And Tom Perrill had not just been threatened, he had almost been killed. The gray-fledged arrow had missed him by a hand’s breadth and that arrow now lay on the table in the manor hall. Lord Slayton pointed at the arrow and nodded to his steward who crossed to the table. “It’s not one of ours, my lord,” William Snoball said after examining the arrow.
“The gray feathers, you mean?” Lord Slayton asked.
“No one near here uses gray-goose,” Snoball said reluctantly, with a churlish glance at Nick Hook, “not for fledging. Not for anything!”
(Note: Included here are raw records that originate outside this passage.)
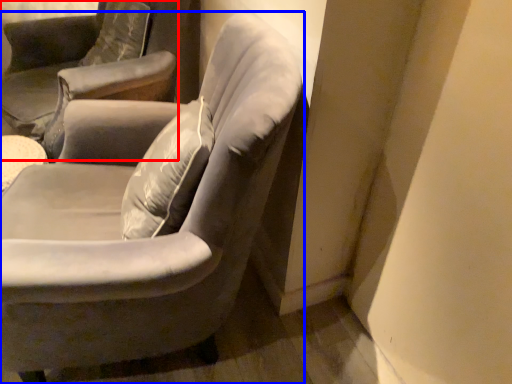 Question: Which of the following is the closest to the observer, chair (highlighted by a red box) or chair (highlighted by a blue box)?

Choices:
 (A) chair
 (B) chair

Answer: (B) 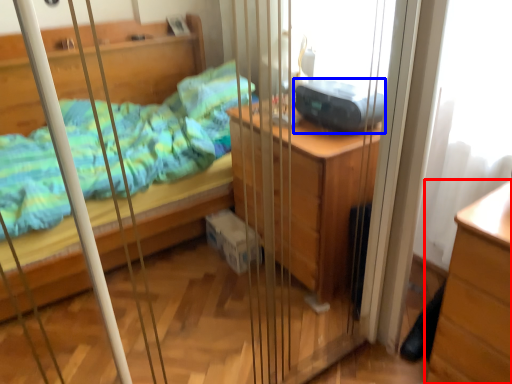 Question: Among these objects, which one is farthest to the camera, chest of drawers (highlighted by a red box) or equipment (highlighted by a blue box)?

Choices:
 (A) chest of drawers
 (B) equipment

Answer: (B) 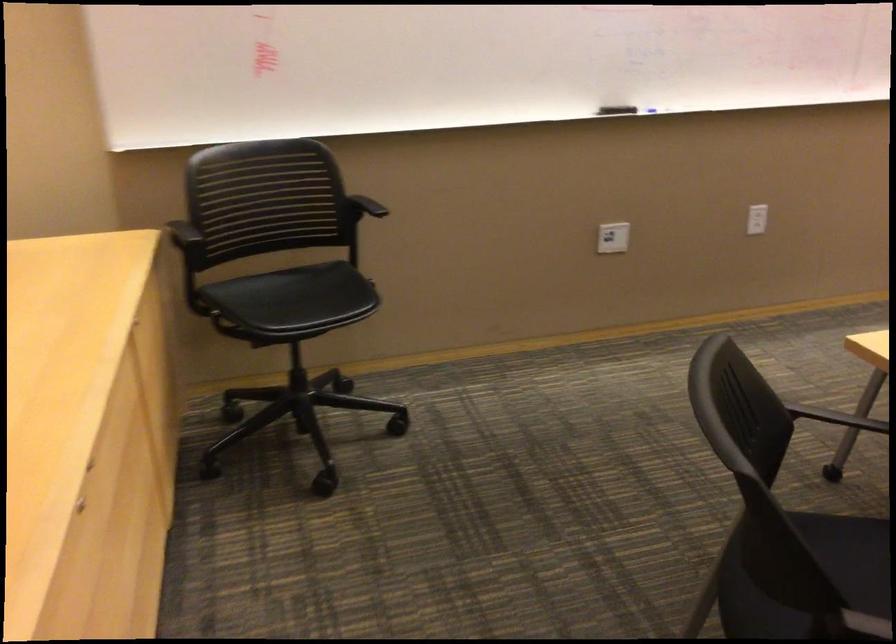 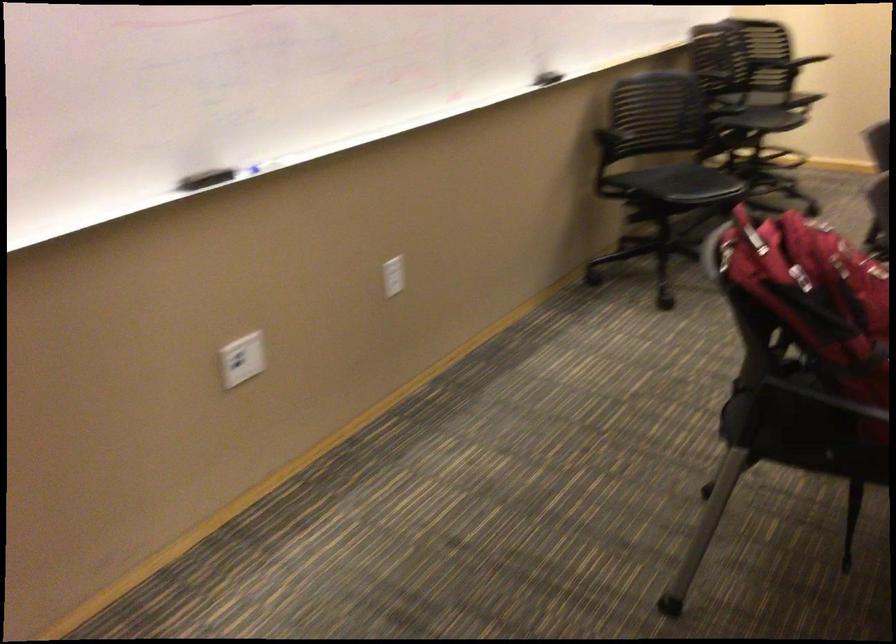 Where in the second image is the point corresponding to (x=745, y=213) from the first image?

(392, 276) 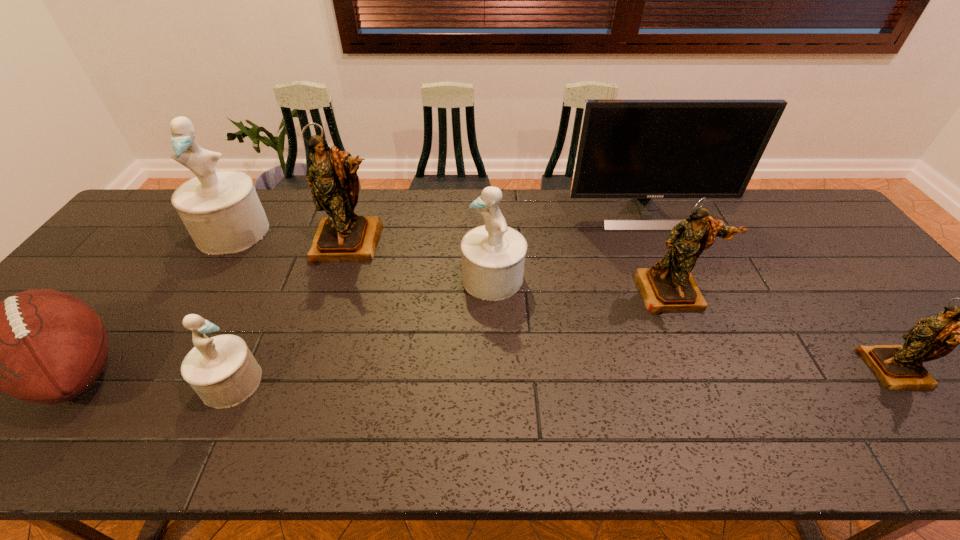 You are a GUI agent. You are given a task and a screenshot of the screen. Output one action in this format:
    pyautogui.click(x=<x>, y=<y>)
    Task: Click on the vacant space located 0.170m on the front-facing side of the rightmost figurine
    
    Given the screenshot: What is the action you would take?
    pyautogui.click(x=794, y=370)

Where is `vacant space located 0.320m on the front-facing side of the rightmost figurine`? This screenshot has height=540, width=960. vacant space located 0.320m on the front-facing side of the rightmost figurine is located at coordinates (729, 370).

Identify the location of free space located on the front-facing side of the rightmost figurine. This screenshot has width=960, height=540. (737, 370).

You are a GUI agent. You are given a task and a screenshot of the screen. Output one action in this format:
    pyautogui.click(x=<x>, y=<y>)
    Task: Click on the free space located 0.090m at the beak of the second white figurine from left to right
    This screenshot has width=960, height=540.
    Given the screenshot: What is the action you would take?
    pyautogui.click(x=300, y=382)

You are a GUI agent. You are given a task and a screenshot of the screen. Output one action in this format:
    pyautogui.click(x=<x>, y=<y>)
    Task: Click on the monitor present at the far edge
    This screenshot has height=540, width=960.
    Given the screenshot: What is the action you would take?
    pyautogui.click(x=642, y=149)

Where is `object at the right edge`? Image resolution: width=960 pixels, height=540 pixels. object at the right edge is located at coordinates (898, 367).

Where is `free space at the near edge`? free space at the near edge is located at coordinates (81, 436).

The width and height of the screenshot is (960, 540). I want to click on free space at the left edge, so click(144, 262).

Where is `vacant point at the right edge`? This screenshot has width=960, height=540. vacant point at the right edge is located at coordinates (821, 247).

The height and width of the screenshot is (540, 960). Find the location of `free point at the far left corner`. free point at the far left corner is located at coordinates (151, 224). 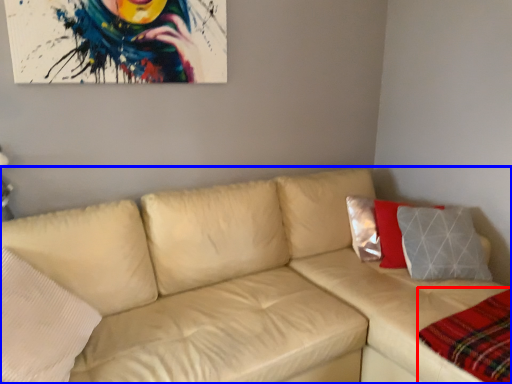 Question: Which object is further to the camera taking this photo, plaid (highlighted by a red box) or studio couch (highlighted by a blue box)?

Choices:
 (A) plaid
 (B) studio couch

Answer: (A) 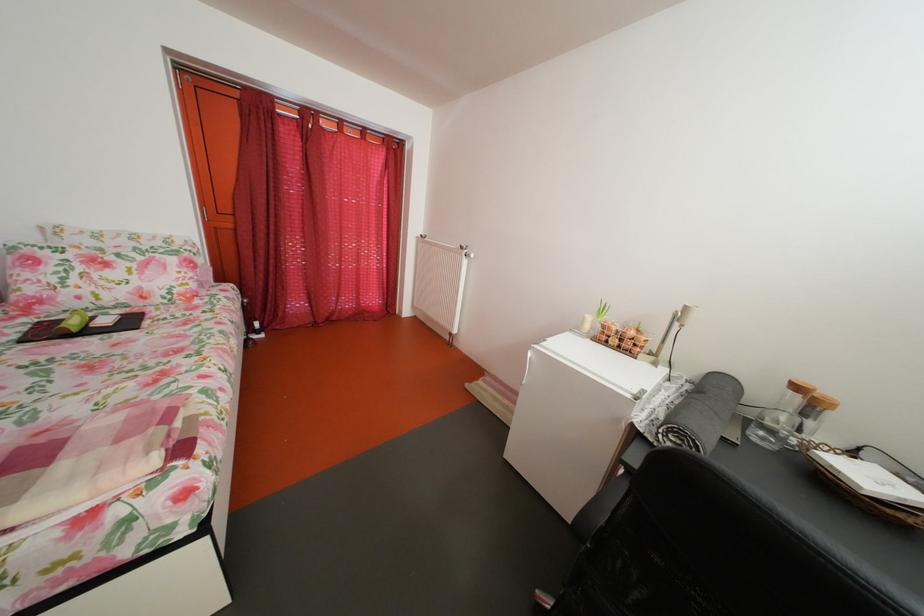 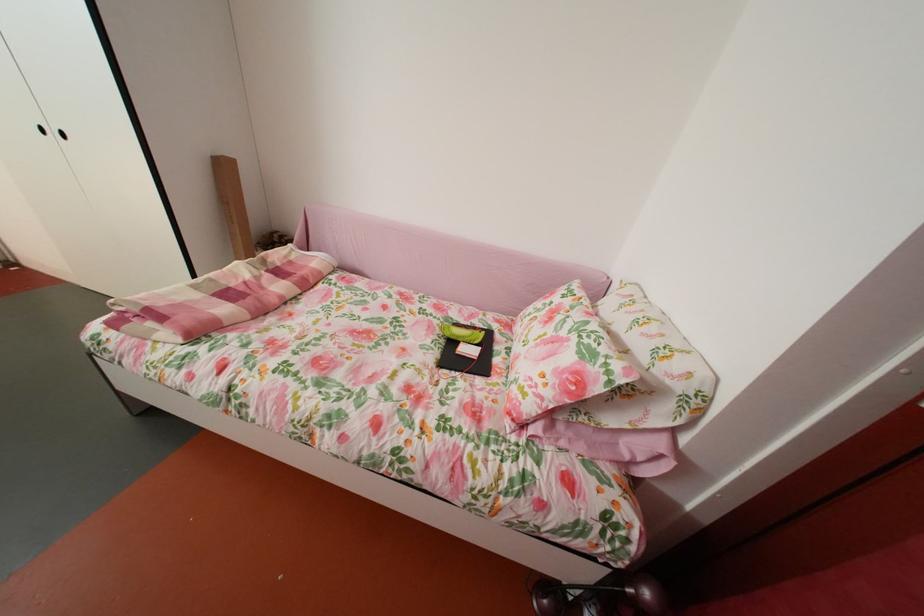 In the second image, find the point that corresponds to (205,292) in the first image.

(541, 413) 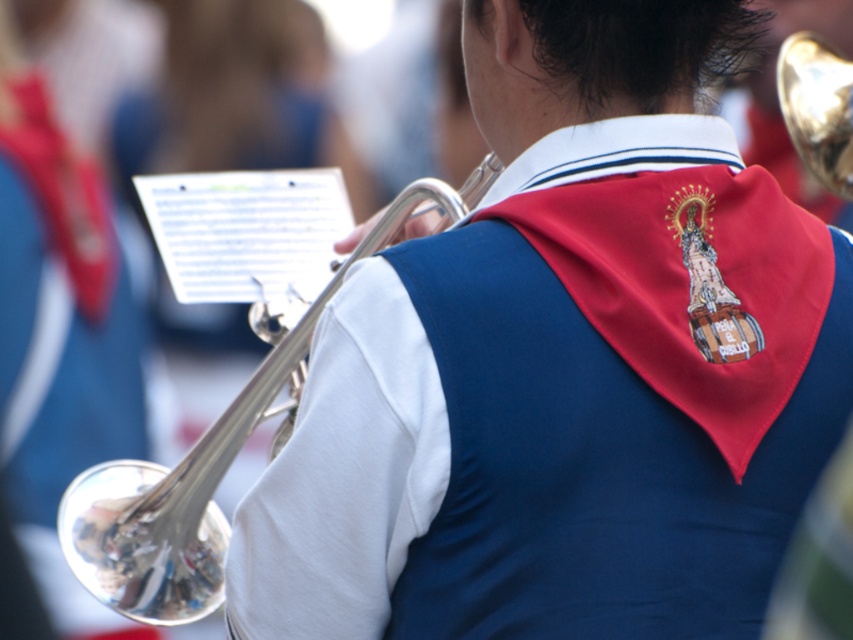 Question: Considering the real-world distances, which object is farthest from the metallic blue vest at center?

Choices:
 (A) shiny brass trumpet at upper right
 (B) silver polished trumpet at left

Answer: (A)

Question: Does metallic blue vest at center lie behind silver polished trumpet at left?

Choices:
 (A) yes
 (B) no

Answer: (B)

Question: Among these points, which one is nearest to the camera?

Choices:
 (A) (555, 161)
 (B) (781, 96)
 (C) (140, 595)

Answer: (A)

Question: Does metallic blue vest at center come in front of silver polished trumpet at left?

Choices:
 (A) no
 (B) yes

Answer: (B)

Question: Can you confirm if metallic blue vest at center is positioned to the left of silver polished trumpet at left?

Choices:
 (A) yes
 (B) no

Answer: (B)

Question: Which object is farther from the camera taking this photo?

Lord Slayton gazed at Nick Hook. He knew the truth. Everyone in the hall knew the truth, except perhaps Michael who was a trusting soul. “Whip him,” Sir Martin suggested.
Hook stared at the tapestry hanging beneath the hall’s gallery. It showed a hunter thrusting a spear into a boar’s guts. A woman, wearing nothing but a wisp of translucent cloth, was watching the hunter, who was dressed in a loincloth and a helmet. The oak beams supporting the gallery had been turned black by a hundred years of smoke.
“Whip him,” the priest said again, “or cut off his ears.”
Hook lowered his eyes to look at Lord Slayton and wondered, for the thousandth time, whether he was looking at his own father. Hook had the strong-boned Slayton face, the same heavy forehead, the same wide mouth, the same black hair, and the same dark eyes. He had the same height, the same bodily strength that had been his lordship’s before the rebel sword had twisted in his back and forced him to use the leather-padded crutches leaning on his chair. His lordship returned the gaze, betraying nothing. “This feud will end,” he finally said, still staring at Hook. “You understand me? There will be no more killing.” He pointed at Hook. “If any of the Perrill family dies, Hook, then I will kill you and your brother. Do you understand me?”